┌─ SOURCE MATERIAL
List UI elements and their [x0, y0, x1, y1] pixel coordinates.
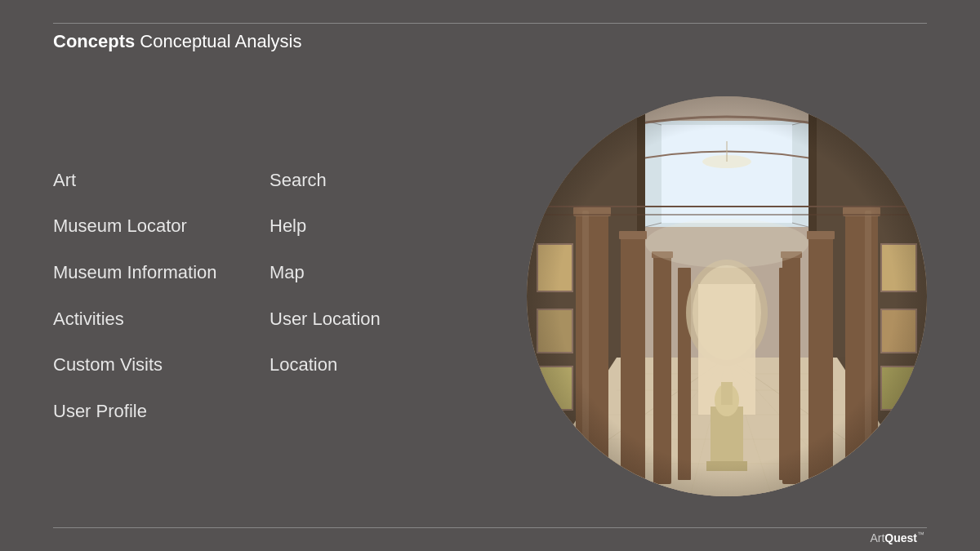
brand-suffix: Quest [884, 531, 917, 544]
menu-item-art[interactable]: Art [53, 161, 270, 201]
menu-item-museum-locator[interactable]: Museum Locator [53, 207, 270, 247]
svg-rect-26 [572, 487, 612, 496]
menu-item-museum-information[interactable]: Museum Information [53, 253, 270, 293]
menu-item-map[interactable]: Map [270, 253, 486, 293]
menu-item-help[interactable]: Help [270, 207, 486, 247]
menu-col-2: Search Help Map User Location Location [270, 161, 486, 432]
svg-rect-37 [806, 484, 835, 492]
menu-item-location[interactable]: Location [270, 345, 486, 385]
page-title: Concepts Conceptual Analysis [53, 31, 301, 51]
brand-tm: ™ [917, 531, 924, 539]
menu-item-custom-visits[interactable]: Custom Visits [53, 345, 270, 385]
content-area: Art Museum Locator Museum Information Ac… [53, 82, 927, 510]
menu-columns: Art Museum Locator Museum Information Ac… [53, 161, 486, 432]
svg-rect-30 [841, 487, 882, 496]
bottom-rule [53, 527, 927, 528]
menu-col-1: Art Museum Locator Museum Information Ac… [53, 161, 270, 432]
title-bold: Concepts [53, 31, 135, 51]
svg-rect-68 [527, 96, 927, 496]
title-normal: Conceptual Analysis [135, 31, 301, 51]
svg-rect-34 [618, 484, 648, 492]
menu-item-activities[interactable]: Activities [53, 300, 270, 340]
menu-item-search[interactable]: Search [270, 161, 486, 201]
menu-item-user-profile[interactable]: User Profile [53, 392, 270, 432]
menu-item-user-location[interactable]: User Location [270, 300, 486, 340]
top-rule [53, 23, 927, 24]
page-header: Concepts Conceptual Analysis [53, 31, 301, 52]
brand-prefix: Art [870, 531, 884, 544]
museum-image [527, 96, 927, 496]
branding: ArtQuest™ [870, 531, 924, 544]
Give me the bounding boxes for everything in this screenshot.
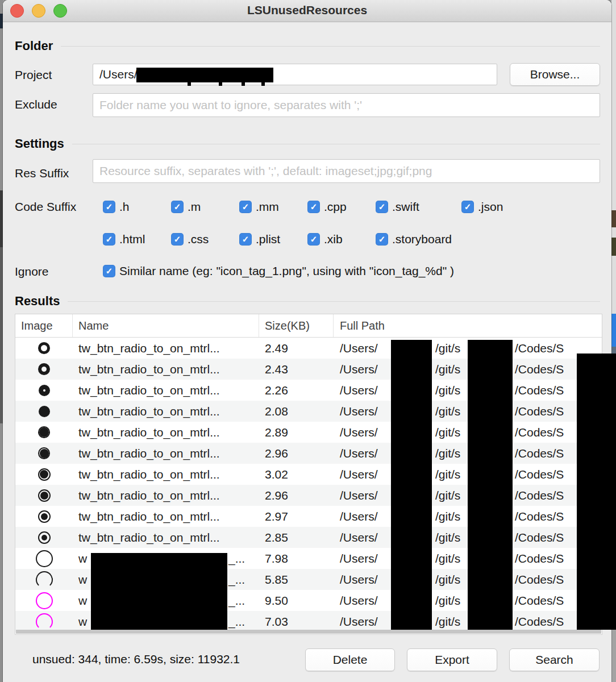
- table-row[interactable]: tw_btn_radio_to_on_mtrl...2.85/Users//gi…: [15, 527, 602, 548]
- redaction-bar: [391, 340, 432, 630]
- name-text: _...: [228, 611, 245, 632]
- checkbox-label: .mm: [256, 200, 279, 214]
- res-suffix-input[interactable]: [93, 159, 600, 183]
- code-suffix-checkbox-swift[interactable]: ✓.swift: [376, 200, 419, 214]
- code-suffix-checkbox-html[interactable]: ✓.html: [103, 232, 145, 246]
- size-cell: 2.43: [259, 359, 334, 380]
- path-fragment: /Codes/S: [515, 422, 564, 443]
- horizontal-scrollbar[interactable]: [16, 630, 601, 634]
- table-row[interactable]: tw_btn_radio_to_on_mtrl...3.02/Users//gi…: [15, 464, 602, 485]
- image-cell: [15, 422, 73, 443]
- resource-preview-icon: [38, 489, 51, 502]
- path-fragment: /Users/: [340, 506, 378, 527]
- redaction-mark: [188, 82, 191, 86]
- table-row[interactable]: tw_btn_radio_to_on_mtrl...2.26/Users//gi…: [15, 380, 602, 401]
- checkbox-label: .swift: [392, 200, 419, 214]
- resource-preview-icon: [36, 550, 53, 567]
- checkbox-checked-icon: ✓: [171, 233, 184, 246]
- resource-preview-icon: [39, 406, 50, 417]
- checkbox-checked-icon: ✓: [307, 233, 320, 246]
- name-text: w: [78, 573, 87, 586]
- table-row[interactable]: tw_btn_radio_to_on_mtrl...2.97/Users//gi…: [15, 506, 602, 527]
- redaction-bar: [577, 354, 616, 630]
- column-header-name[interactable]: Name: [73, 314, 259, 337]
- path-fragment: /Users/: [340, 464, 378, 485]
- size-cell: 9.50: [259, 590, 334, 611]
- code-suffix-checkbox-m[interactable]: ✓.m: [171, 200, 201, 214]
- ignore-similar-name-checkbox[interactable]: ✓ Similar name (eg: "icon_tag_1.png", us…: [103, 264, 454, 278]
- size-cell: 2.08: [259, 401, 334, 422]
- path-fragment: /git/s: [435, 527, 460, 548]
- browse-button[interactable]: Browse...: [510, 63, 600, 86]
- resource-preview-icon: [39, 385, 50, 396]
- path-fragment: /Users/: [340, 485, 378, 506]
- table-row[interactable]: tw_btn_radio_to_on_mtrl...2.96/Users//gi…: [15, 485, 602, 506]
- name-cell: tw_btn_radio_to_on_mtrl...: [73, 506, 259, 527]
- folder-header-label: Folder: [15, 39, 53, 53]
- column-header-size[interactable]: Size(KB): [259, 314, 334, 337]
- path-fragment: /Users/: [340, 338, 378, 359]
- resource-preview-icon: [38, 447, 50, 459]
- size-cell: 2.89: [259, 422, 334, 443]
- checkbox-label: .plist: [256, 232, 280, 246]
- code-suffix-checkbox-css[interactable]: ✓.css: [171, 232, 209, 246]
- image-cell: [15, 485, 73, 506]
- table-row[interactable]: tw_btn_radio_to_on_mtrl...2.49/Users//gi…: [15, 338, 602, 359]
- code-suffix-checkbox-cpp[interactable]: ✓.cpp: [307, 200, 347, 214]
- delete-button[interactable]: Delete: [305, 648, 395, 671]
- path-fragment: /git/s: [435, 380, 460, 401]
- window-title: LSUnusedResources: [3, 3, 611, 17]
- path-fragment: /Codes/S: [515, 359, 564, 380]
- table-row[interactable]: tw_btn_radio_to_on_mtrl...2.96/Users//gi…: [15, 443, 602, 464]
- image-cell: [15, 569, 73, 590]
- code-suffix-checkbox-plist[interactable]: ✓.plist: [239, 232, 280, 246]
- search-button[interactable]: Search: [509, 648, 600, 671]
- code-suffix-checkbox-mm[interactable]: ✓.mm: [239, 200, 279, 214]
- image-cell: [15, 464, 73, 485]
- exclude-input[interactable]: [93, 93, 600, 117]
- export-button[interactable]: Export: [407, 648, 497, 671]
- name-cell: tw_btn_radio_to_on_mtrl...: [73, 359, 259, 380]
- results-header-label: Results: [15, 294, 60, 309]
- table-row[interactable]: tw_btn_radio_to_on_mtrl...2.08/Users//gi…: [15, 401, 602, 422]
- checkbox-checked-icon: ✓: [376, 233, 388, 246]
- resource-preview-icon: [38, 510, 51, 523]
- settings-header-label: Settings: [15, 136, 64, 151]
- size-cell: 7.98: [259, 548, 334, 569]
- section-divider: [68, 301, 600, 302]
- path-fragment: /git/s: [435, 359, 460, 380]
- path-fragment: /git/s: [435, 569, 460, 590]
- name-cell: tw_btn_radio_to_on_mtrl...: [73, 485, 259, 506]
- image-cell: [15, 338, 73, 359]
- checkbox-label: .h: [119, 200, 130, 214]
- path-fragment: /git/s: [435, 611, 460, 632]
- name-cell: tw_btn_radio_to_on_mtrl...: [73, 443, 259, 464]
- path-fragment: /Users/: [340, 422, 378, 443]
- column-header-image[interactable]: Image: [15, 314, 73, 337]
- path-fragment: /Users/: [340, 380, 378, 401]
- path-fragment: /Codes/S: [515, 611, 564, 632]
- size-cell: 7.03: [259, 611, 334, 632]
- column-header-fullpath[interactable]: Full Path: [334, 314, 602, 337]
- table-row[interactable]: tw_btn_radio_to_on_mtrl...2.43/Users//gi…: [15, 359, 602, 380]
- path-fragment: /Codes/S: [515, 464, 564, 485]
- size-cell: 2.96: [259, 443, 334, 464]
- code-suffix-checkbox-xib[interactable]: ✓.xib: [307, 232, 343, 246]
- checkbox-checked-icon: ✓: [307, 201, 320, 213]
- section-divider: [72, 144, 600, 144]
- code-suffix-checkbox-json[interactable]: ✓.json: [461, 200, 503, 214]
- path-fragment: /git/s: [435, 590, 460, 611]
- code-suffix-checkbox-h[interactable]: ✓.h: [103, 200, 130, 214]
- table-row[interactable]: tw_btn_radio_to_on_mtrl...2.89/Users//gi…: [15, 422, 602, 443]
- checkbox-label: .xib: [324, 232, 343, 246]
- image-cell: [15, 359, 73, 380]
- checkbox-checked-icon: ✓: [239, 233, 252, 246]
- code-suffix-checkbox-storyboard[interactable]: ✓.storyboard: [376, 232, 452, 246]
- resource-preview-icon: [38, 531, 51, 544]
- checkbox-checked-icon: ✓: [171, 201, 184, 213]
- resource-preview-icon: [38, 468, 51, 481]
- checkbox-checked-icon: ✓: [461, 201, 474, 213]
- checkbox-checked-icon: ✓: [103, 233, 115, 246]
- ignore-label: Ignore: [15, 265, 49, 278]
- section-divider: [61, 46, 600, 47]
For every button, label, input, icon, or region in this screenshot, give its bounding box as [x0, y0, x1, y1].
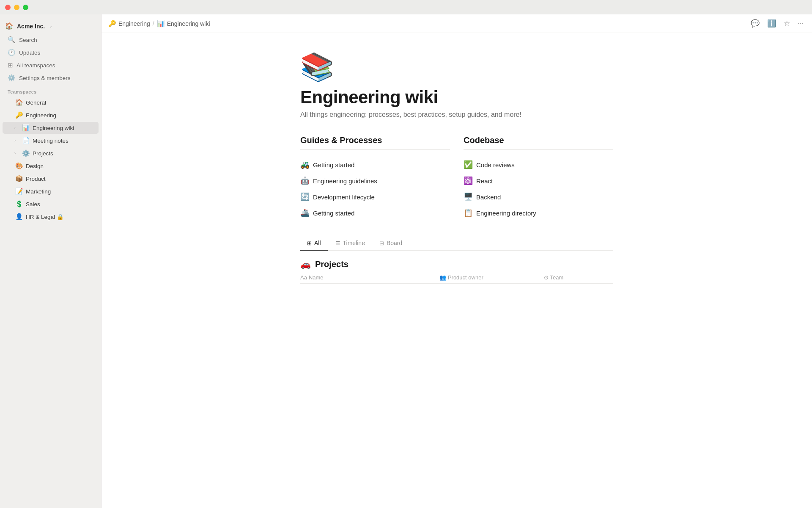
general-emoji: 🏠 [15, 99, 23, 106]
tab-board-label: Board [387, 240, 402, 246]
sidebar-item-sales[interactable]: 💲 Sales [3, 198, 99, 210]
link-label: Engineering guidelines [313, 177, 377, 185]
codebase-section-title: Codebase [464, 135, 613, 150]
tab-all-label: All [314, 240, 321, 246]
link-react[interactable]: ⚛️ React [464, 173, 613, 189]
table-column-headers: Aa Name 👥 Product owner ⊙ Team [300, 274, 613, 284]
tab-board-icon: ⊟ [379, 240, 384, 246]
link-backend[interactable]: 🖥️ Backend [464, 189, 613, 205]
updates-icon: 🕐 [8, 49, 16, 56]
link-emoji: ⚛️ [464, 176, 473, 185]
engineering-emoji: 🔑 [15, 111, 23, 119]
link-emoji: 📋 [464, 208, 473, 218]
breadcrumb-engineering-label: Engineering [118, 20, 150, 27]
teamspaces-section-header: Teamspaces [0, 84, 101, 96]
sidebar-item-meeting-notes[interactable]: › 📄 Meeting notes [3, 135, 99, 146]
sidebar-item-label: Sales [26, 201, 40, 207]
link-label: Engineering directory [476, 210, 536, 217]
more-options-button[interactable]: ··· [796, 18, 805, 30]
workspace-name: Acme Inc. [17, 23, 45, 30]
workspace-chevron-icon: ⌄ [49, 24, 52, 28]
breadcrumb: 🔑 Engineering / 📊 Engineering wiki [108, 20, 746, 28]
projects-emoji: ⚙️ [22, 149, 30, 157]
page-title: Engineering wiki [300, 87, 613, 108]
breadcrumb-wiki-label: Engineering wiki [167, 20, 210, 27]
guides-section: Guides & Processes 🚜 Getting started 🤖 E… [300, 135, 450, 221]
link-label: React [476, 177, 493, 185]
link-engineering-guidelines[interactable]: 🤖 Engineering guidelines [300, 173, 450, 189]
tab-board[interactable]: ⊟ Board [373, 236, 409, 251]
breadcrumb-engineering[interactable]: 🔑 Engineering [108, 20, 150, 28]
traffic-light-red[interactable] [5, 5, 11, 10]
tab-timeline[interactable]: ☰ Timeline [329, 236, 372, 251]
link-code-reviews[interactable]: ✅ Code reviews [464, 157, 613, 173]
link-development-lifecycle[interactable]: 🔄 Development lifecycle [300, 189, 450, 205]
link-getting-started-2[interactable]: 🚢 Getting started [300, 205, 450, 221]
comment-button[interactable]: 💬 [749, 17, 761, 30]
settings-icon: ⚙️ [8, 74, 16, 82]
hr-legal-emoji: 👤 [15, 213, 23, 221]
traffic-light-green[interactable] [23, 5, 28, 10]
sales-emoji: 💲 [15, 200, 23, 208]
tab-all-icon: ⊞ [307, 240, 312, 246]
chevron-right-icon: › [14, 151, 19, 155]
breadcrumb-wiki[interactable]: 📊 Engineering wiki [157, 20, 210, 28]
sidebar-item-label: All teamspaces [16, 62, 55, 69]
link-emoji: 🔄 [300, 192, 310, 202]
sidebar-item-projects[interactable]: › ⚙️ Projects [3, 147, 99, 159]
topbar-actions: 💬 ℹ️ ☆ ··· [749, 17, 805, 30]
link-getting-started-1[interactable]: 🚜 Getting started [300, 157, 450, 173]
link-emoji: 🚢 [300, 208, 310, 218]
page-body: 📚 Engineering wiki All things engineerin… [266, 33, 647, 508]
info-button[interactable]: ℹ️ [765, 17, 778, 30]
link-engineering-directory[interactable]: 📋 Engineering directory [464, 205, 613, 221]
workspace-switcher[interactable]: 🏠 Acme Inc. ⌄ [0, 19, 101, 33]
sidebar-item-label: Product [26, 176, 46, 182]
topbar: 🔑 Engineering / 📊 Engineering wiki 💬 ℹ️ … [102, 14, 812, 33]
sidebar-item-marketing[interactable]: 📝 Marketing [3, 185, 99, 197]
meeting-notes-emoji: 📄 [22, 137, 30, 144]
col-header-name: Aa Name [300, 274, 439, 281]
breadcrumb-engineering-emoji: 🔑 [108, 20, 116, 28]
sidebar-item-general[interactable]: 🏠 General [3, 97, 99, 108]
sidebar-item-hr-legal[interactable]: 👤 HR & Legal 🔒 [3, 211, 99, 223]
tab-timeline-icon: ☰ [335, 240, 340, 246]
col-team-icon: ⊙ [544, 274, 549, 281]
sidebar-item-engineering-wiki[interactable]: › 📊 Engineering wiki [3, 122, 99, 134]
col-owner-label: Product owner [448, 274, 483, 281]
sidebar-item-label: Engineering wiki [33, 125, 74, 131]
sidebar: 🏠 Acme Inc. ⌄ 🔍 Search 🕐 Updates ⊞ All t… [0, 0, 102, 508]
sidebar-item-label: HR & Legal 🔒 [26, 213, 64, 220]
workspace-icon: 🏠 [5, 22, 14, 30]
page-subtitle: All things engineering: processes, best … [300, 111, 613, 119]
favorite-button[interactable]: ☆ [782, 17, 792, 30]
chevron-right-icon: › [14, 126, 19, 130]
marketing-emoji: 📝 [15, 188, 23, 195]
breadcrumb-wiki-emoji: 📊 [157, 20, 165, 28]
col-header-team: ⊙ Team [544, 274, 613, 281]
sidebar-item-all-teamspaces[interactable]: ⊞ All teamspaces [3, 59, 99, 71]
teamspaces-icon: ⊞ [8, 61, 13, 69]
traffic-light-yellow[interactable] [14, 5, 19, 10]
sidebar-item-label: Projects [33, 150, 53, 157]
link-emoji: 🚜 [300, 160, 310, 169]
sidebar-item-label: Settings & members [19, 75, 71, 81]
sidebar-item-design[interactable]: 🎨 Design [3, 160, 99, 172]
col-owner-icon: 👥 [439, 274, 446, 281]
breadcrumb-separator: / [153, 20, 154, 27]
codebase-section: Codebase ✅ Code reviews ⚛️ React 🖥️ Back… [464, 135, 613, 221]
col-team-label: Team [550, 274, 564, 281]
sidebar-item-search[interactable]: 🔍 Search [3, 34, 99, 46]
main-content: 🔑 Engineering / 📊 Engineering wiki 💬 ℹ️ … [102, 0, 812, 508]
sidebar-item-product[interactable]: 📦 Product [3, 173, 99, 185]
tab-all[interactable]: ⊞ All [300, 236, 328, 251]
col-header-product-owner: 👥 Product owner [439, 274, 544, 281]
sidebar-item-settings[interactable]: ⚙️ Settings & members [3, 72, 99, 84]
search-icon: 🔍 [8, 36, 16, 44]
link-label: Code reviews [476, 161, 515, 168]
sidebar-item-updates[interactable]: 🕐 Updates [3, 47, 99, 58]
tabs-bar: ⊞ All ☰ Timeline ⊟ Board [300, 236, 613, 251]
link-label: Backend [476, 193, 501, 201]
sidebar-item-engineering[interactable]: 🔑 Engineering [3, 109, 99, 121]
sidebar-item-label: General [26, 99, 46, 106]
└─
▶ [PROBLEM TO WORK ON]
Go through the entries above and count the lines containing the string "preview". Give only that number.

▶ [EXERCISE ANSWER]
8